The judgment came in for severe pounding from the gay rights community as well as the legal and political system at large including a host of legal luminaires and political heavyweights.
The judgment and the nature of the language also raises some questions on whether the judge’s outlook on issues such as gay sex could have been influenced by a personal belief system.
These questions are not usually posed in India, at least not very often. We have posed them but will not answer them, at least not directly. Instead, we scraped out Justice Singhvi’s key verdicts in the last two years to see if we could spot some common threads. The answer is not as simple as you might think.
For starters, Justice Singhvi has generally delivered verdicts that would often question the Government’s policies.
The most famous verdict (before the current ruling on gay rights) was the 2G spectrum case in 2012 where he cancelled 122 telecom licences, and held that natural resources “are vested with the Government as a matter of trust in the name of the people of India, and it is the solemn duty of the state to protect the national interest.
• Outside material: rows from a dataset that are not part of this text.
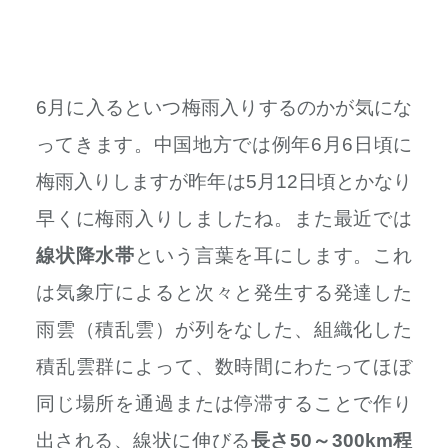
6月に入るといつ梅雨入りするのかが気にな
ってきます。中国地方では例年6月6日頃に
梅雨入りしますが昨年は5月12日頃とかなり
早くに梅雨入りしましたね。また最近では
線状降水帯
という言葉を耳にします。これ
は気象庁によると次々と発生する発達した
雨雲（積乱雲）が列をなした、組織化した
積乱雲群によって、数時間にわたってほぼ
同じ場所を通過または停滞することで作り
出される、線状に伸びる
長さ50～300km程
Natural resources must always be used in the interest of the country and not private interests.”
Justice Singhvi can also be credited for the improvement and strengthening of laws governing land acquisitions. He ruled in early 2012 that compulsory land acquisition by the state must be executed with great care or they would result in depriving the owners their right to property, which is a constitutional right. He also ruled that delays in land acquisitions cannot be tolerated. He pulled up state Governments for adopting a careless approach while dealing with farmers in land acquisition matters.
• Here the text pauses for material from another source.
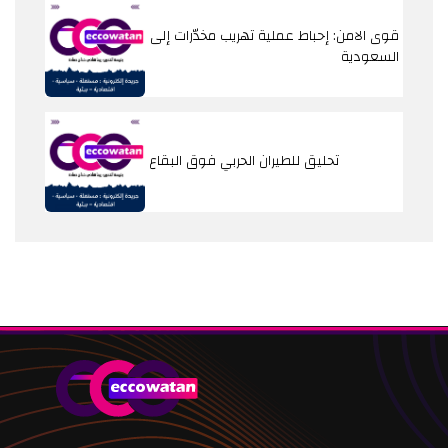
قوى الامن: إحباط عملية تهريب مخدّرات إلى
السعودية
تحليق للطيران الحربي فوق البقاع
Now, let’s dive a little deeper and start from the present day:
1) On the day of his retirement, Justice Singhvi and Justice SJ Mukhopadhaya held that gay sex is illegal in the country while delivering their verdict on the controversial Naz Foundation case.
The SC bench set aside the 2009 Delhi HC judgment which had decriminalised gay sex. The bench observed that there was no constitutional infirmity in Section 377 of Indian Penal Code (IPC) which makes gay sex an offence, and added that it is for the legislature to look into the desirability of deleting the provision from the law.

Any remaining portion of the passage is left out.